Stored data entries
==============================

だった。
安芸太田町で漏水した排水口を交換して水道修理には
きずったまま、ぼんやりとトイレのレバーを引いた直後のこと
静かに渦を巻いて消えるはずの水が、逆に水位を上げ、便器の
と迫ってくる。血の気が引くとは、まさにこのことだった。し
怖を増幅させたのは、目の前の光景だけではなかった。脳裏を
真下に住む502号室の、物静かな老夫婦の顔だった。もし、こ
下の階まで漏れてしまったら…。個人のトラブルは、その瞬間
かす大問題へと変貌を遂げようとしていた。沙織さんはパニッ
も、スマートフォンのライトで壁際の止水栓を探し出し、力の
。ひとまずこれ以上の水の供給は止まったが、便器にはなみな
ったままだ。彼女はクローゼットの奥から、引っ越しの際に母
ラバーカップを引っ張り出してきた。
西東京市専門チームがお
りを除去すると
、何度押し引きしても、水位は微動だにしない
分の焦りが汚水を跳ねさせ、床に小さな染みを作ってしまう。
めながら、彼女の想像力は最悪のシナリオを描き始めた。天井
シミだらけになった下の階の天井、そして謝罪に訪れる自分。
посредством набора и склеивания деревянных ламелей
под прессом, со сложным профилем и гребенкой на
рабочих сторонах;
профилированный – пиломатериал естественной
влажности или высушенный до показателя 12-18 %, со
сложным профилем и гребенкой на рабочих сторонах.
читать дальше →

==============================

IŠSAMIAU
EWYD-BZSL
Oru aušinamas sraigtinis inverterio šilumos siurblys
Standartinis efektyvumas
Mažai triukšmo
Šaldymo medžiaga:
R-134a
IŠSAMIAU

==============================

> _What the task requires_:
Copy out only the lines above from the one with "рабочих сторонах;" to the one with "читать дальше →", inclusive, exactly as they stand.

> _Output of the exercise_:
рабочих сторонах;
профилированный – пиломатериал естественной
влажности или высушенный до показателя 12-18 %, со
сложным профилем и гребенкой на рабочих сторонах.
читать дальше →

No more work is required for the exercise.